When China cut back on exports in an attempt to slow production to clean
up the country’s environment, the World Trade Organization ruled that
the country’s restrictions had violated global trading rules. The WTO
ruled that drove up prices and gave domestic firms an unfair competitive
advantage in raw materials including bauxite, coke, magnesium and zinc,
according to Reuters. While the 17 rare elements used in the high-tech
sectors weren’t included, Reuters reported, that led to hope that China
would scrap export limits on those elements as well.

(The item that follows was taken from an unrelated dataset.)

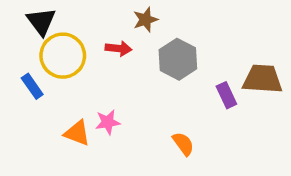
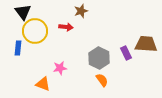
gray hexagon: (178, 59) -> (99, 58), moved
blue rectangle: (32, 86) -> (18, 48), turned 40
orange triangle: (77, 133) -> (43, 84), moved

Lynas, however, does not intend to mind rare earths minerals in
Malaysia. It intends to import ores from Mount Weld in Western
Australia, said to be the richest rare earth deposit on the planet. The
company plans to truck the ore to Fremantle, send it by containership to
Kuantan, then process it at the Pahang facility before exporting the
refined materials. The company said it chose Malaysia to process the
materials because labor and other costs are cheaper than they are in
Australia.
The fact that the company hasn’t figured out how to store the waste yet
has grown into a major concern. Some 700,000 people live within a 30-km
radius of the plant. Opponents also charge raised concerns over the
Malaysian government’s ability to monitor the plant because of the
history of the Bukit Merah plant.
However, the Lynas spokesman said, the progress in technology has been such that the process is now environmentally safe.